Saved entries:
+++
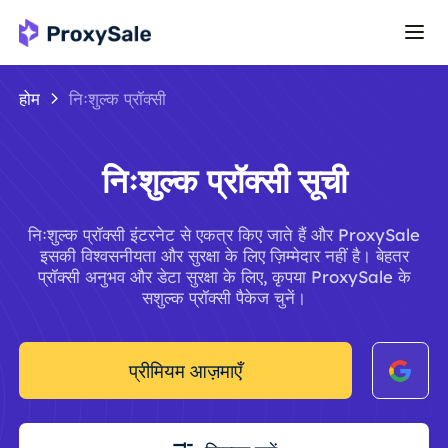
होम
निःशुल्क प्रॉक्सी
निःशुल्क प्रॉक्सी सूची
निःशुल्क प्रॉक्सी इंटरनेट से एकत्र किए जाते हैं और ProxySale
इसकी विश्वसनीयता और सुरक्षा के लिए ज़िम्मेदार नहीं है। बेहतर
प्रॉक्सी अनुभव और डेटा सुरक्षा के लिए, कृपया ProxySale के
सशुल्क प्रॉक्सी पैकेज चुनें।
प्रीमियम आज़माएँ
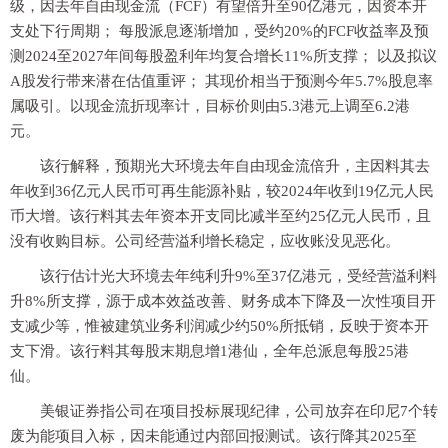
级，因去年自由现金流（FCF）有望倍升至90亿港元，因资本开
支处下行周期； 每股派息逐渐增加，受约20%的FCF收益率及预
测2024至2027年间每股盈利年均复合增长11%所支撑； 以及拟议
A股发行带来潜在估值重评； 其现价相当于预测今年5.7%股息率
属吸引。以现金流折现率计，目标价则由5.3港元上调至6.2港
元。
该行解释，预期光大环境去年自由现金流倍升，主因料其去
年收到36亿元人民币可再生能源补贴，较2024年收到19亿元人民
币大增。该行料其去年资本开支同比减半至约25亿元人民币，且
没有收购目标。公司经营溢利增长稳定，应收账没见恶化。
该行估计光大环境去年纯利升9%至37亿港元，受经营溢利料
升8%所支撑，源于成本效益改善、财务成本下降及一次性项目开
支减少等，惟被建筑业务利润减少约50%所抵销，反映于资本开
支下滑。该行料其每股末期息增1港仙，全年总派息每股25港
仙。
美银证券指公司在项目投标展现纪律，公司放弃在印尼7个转
废为能项目入标，因未能通过内部回报测试。该行降其2025至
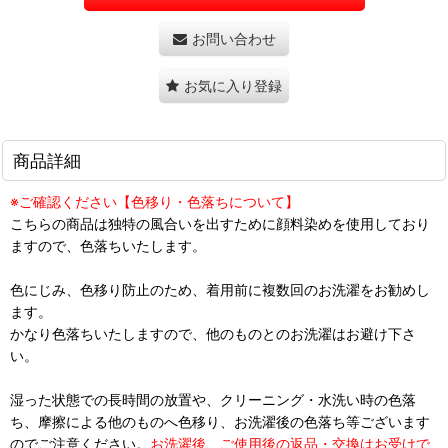
お問い合わせ
お気に入り登録
商品詳細
※ご確認ください【色移り・色落ちについて】
こちらの商品は独特の風合いを出すために顔料染めを使用しており
ますので、色落ちいたします。
色にじみ、色移り防止のため、着用前に複数回のお洗濯をお勧めし
ます。
かなり色落ちいたしますので、他のものとのお洗濯はお避け下さ
い。
湿った状態での長時間の放置や、クリーニング・水洗い時の色落
ち、摩擦による他のものへ色移り、お洗濯後の色落ち等ございます
のでご注意ください。
お洗濯後、ご使用後の返品・交換はお受けで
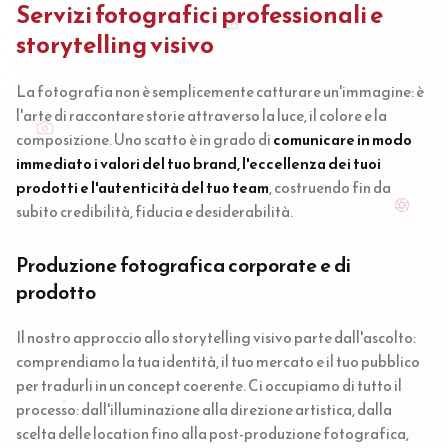
Servizi fotografici professionali e
storytelling visivo
La fotografia non è semplicemente catturare un'immagine: è
l'arte di raccontare storie attraverso la luce, il colore e la
composizione. Uno scatto è in grado di
comunicare in modo
immediato i valori del tuo brand, l'eccellenza dei tuoi
prodotti e l'autenticità del tuo team
, costruendo fin da
subito credibilità, fiducia e desiderabilità.
Produzione fotografica corporate e di
prodotto
Il nostro approccio allo storytelling visivo parte dall'ascolto:
comprendiamo la tua identità, il tuo mercato e il tuo pubblico
per tradurli in un concept coerente. Ci occupiamo di tutto il
processo: dall'illuminazione alla direzione artistica, dalla
scelta delle location fino alla post-produzione fotografica,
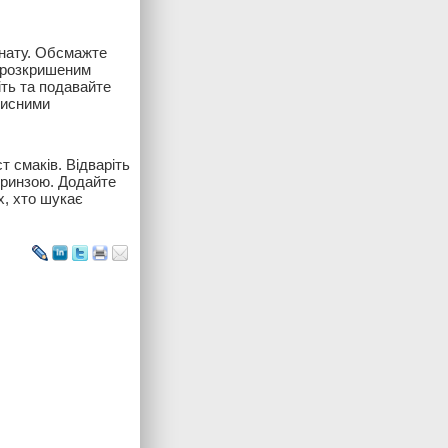
инату. Обсмажте
з розкришеним
іть та подавайте
рисними
 смаків. Відваріть
 бринзою. Додайте
х, хто шукає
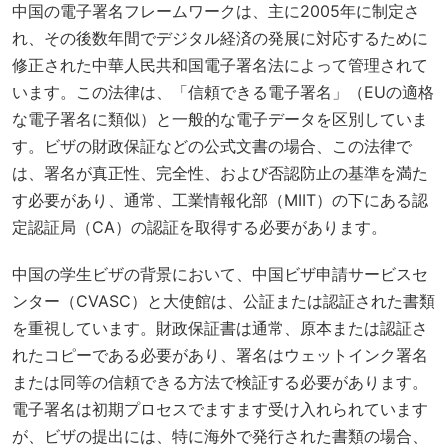
中国の電子署名フレームワークは、主に2005年に制定さ
れ、その後数年間でデジタル経済の発展に対応するために
修正された中華人民共和国電子署名法によって管理されて
います。この法律は、「信頼できる電子署名」（EUの適格
な電子署名に類似）と一般的な電子データを区別していま
す。ビザの財政保証などの公式文書の場合、この法律で
は、署名が真正性、完全性、および否認防止の基準を満た
す必要があり、通常、工業情報化部（MIIT）の下にある認
定認証局（CA）の認証を取得する必要があります。
中国の学生ビザの背景において、中国ビザ申請サービスセ
ンター（CVASC）と大使館は、公証または認証された書類
を重視しています。財政保証書は通常、原本または認証さ
れたコピーである必要があり、署名はウェットインク署名
または同等の信頼できる方法で検証する必要があります。
電子署名は初期プロセスでますます受け入れられています
が、ビザの提出には、特に海外で発行された書類の場合、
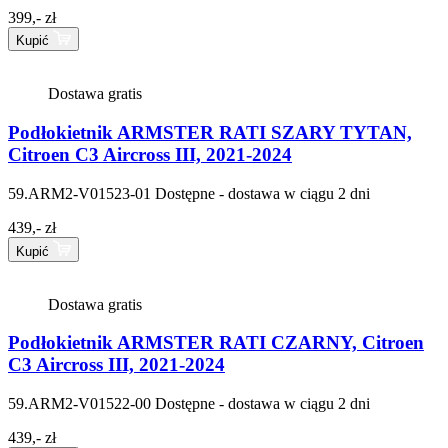
399,- zł
Kupić
Dostawa gratis
Podłokietnik ARMSTER RATI SZARY TYTAN,
Citroen C3 Aircross III, 2021-2024
59.ARM2-V01523-01
Dostępne - dostawa w ciągu 2 dni
439,- zł
Kupić
Dostawa gratis
Podłokietnik ARMSTER RATI CZARNY, Citroen
C3 Aircross III, 2021-2024
59.ARM2-V01522-00
Dostępne - dostawa w ciągu 2 dni
439,- zł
+++
## Task instructions:
In the copy, include all records verbatim but no images.

## Answer to the problem:
होम
निःशुल्क प्रॉक्सी
निःशुल्क प्रॉक्सी सूची
निःशुल्क प्रॉक्सी इंटरनेट से एकत्र किए जाते हैं और ProxySale
इसकी विश्वसनीयता और सुरक्षा के लिए ज़िम्मेदार नहीं है। बेहतर
प्रॉक्सी अनुभव और डेटा सुरक्षा के लिए, कृपया ProxySale के
सशुल्क प्रॉक्सी पैकेज चुनें।
प्रीमियम आज़माएँ
级，因去年自由现金流（FCF）有望倍升至90亿港元，因资本开
支处下行周期； 每股派息逐渐增加，受约20%的FCF收益率及预
测2024至2027年间每股盈利年均复合增长11%所支撑； 以及拟议
A股发行带来潜在估值重评； 其现价相当于预测今年5.7%股息率
属吸引。以现金流折现率计，目标价则由5.3港元上调至6.2港
元。
该行解释，预期光大环境去年自由现金流倍升，主因料其去
年收到36亿元人民币可再生能源补贴，较2024年收到19亿元人民
币大增。该行料其去年资本开支同比减半至约25亿元人民币，且
没有收购目标。公司经营溢利增长稳定，应收账没见恶化。
该行估计光大环境去年纯利升9%至37亿港元，受经营溢利料
升8%所支撑，源于成本效益改善、财务成本下降及一次性项目开
支减少等，惟被建筑业务利润减少约50%所抵销，反映于资本开
支下滑。该行料其每股末期息增1港仙，全年总派息每股25港
仙。
美银证券指公司在项目投标展现纪律，公司放弃在印尼7个转
废为能项目入标，因未能通过内部回报测试。该行降其2025至
お問い合わせ
お気に入り登録
商品詳細
※ご確認ください【色移り・色落ちについて】
こちらの商品は独特の風合いを出すために顔料染めを使用しており
ますので、色落ちいたします。
色にじみ、色移り防止のため、着用前に複数回のお洗濯をお勧めし
ます。
かなり色落ちいたしますので、他のものとのお洗濯はお避け下さ
い。
湿った状態での長時間の放置や、クリーニング・水洗い時の色落
ち、摩擦による他のものへ色移り、お洗濯後の色落ち等ございます
のでご注意ください。
お洗濯後、ご使用後の返品・交換はお受けで
Servizi fotografici professionali e
storytelling visivo
La fotografia non è semplicemente catturare un'immagine: è
l'arte di raccontare storie attraverso la luce, il colore e la
composizione. Uno scatto è in grado di
comunicare in modo
immediato i valori del tuo brand, l'eccellenza dei tuoi
prodotti e l'autenticità del tuo team
, costruendo fin da
subito credibilità, fiducia e desiderabilità.
Produzione fotografica corporate e di
prodotto
Il nostro approccio allo storytelling visivo parte dall'ascolto:
comprendiamo la tua identità, il tuo mercato e il tuo pubblico
per tradurli in un concept coerente. Ci occupiamo di tutto il
processo: dall'illuminazione alla direzione artistica, dalla
scelta delle location fino alla post-produzione fotografica,
инату. Обсмажте
з розкришеним
іть та подавайте
рисними
 смаків. Відваріть
 бринзою. Додайте
х, хто шукає
中国の電子署名フレームワークは、主に2005年に制定さ
れ、その後数年間でデジタル経済の発展に対応するために
修正された中華人民共和国電子署名法によって管理されて
います。この法律は、「信頼できる電子署名」（EUの適格
な電子署名に類似）と一般的な電子データを区別していま
す。ビザの財政保証などの公式文書の場合、この法律で
は、署名が真正性、完全性、および否認防止の基準を満た
す必要があり、通常、工業情報化部（MIIT）の下にある認
定認証局（CA）の認証を取得する必要があります。
中国の学生ビザの背景において、中国ビザ申請サービスセ
ンター（CVASC）と大使館は、公証または認証された書類
を重視しています。財政保証書は通常、原本または認証さ
れたコピーである必要があり、署名はウェットインク署名
または同等の信頼できる方法で検証する必要があります。
電子署名は初期プロセスでますます受け入れられています
が、ビザの提出には、特に海外で発行された書類の場合、
399,- zł
Kupić
Dostawa gratis
Podłokietnik ARMSTER RATI SZARY TYTAN,
Citroen C3 Aircross III, 2021-2024
59.ARM2-V01523-01
Dostępne - dostawa w ciągu 2 dni
439,- zł
Kupić
Dostawa gratis
Podłokietnik ARMSTER RATI CZARNY, Citroen
C3 Aircross III, 2021-2024
59.ARM2-V01522-00
Dostępne - dostawa w ciągu 2 dni
439,- zł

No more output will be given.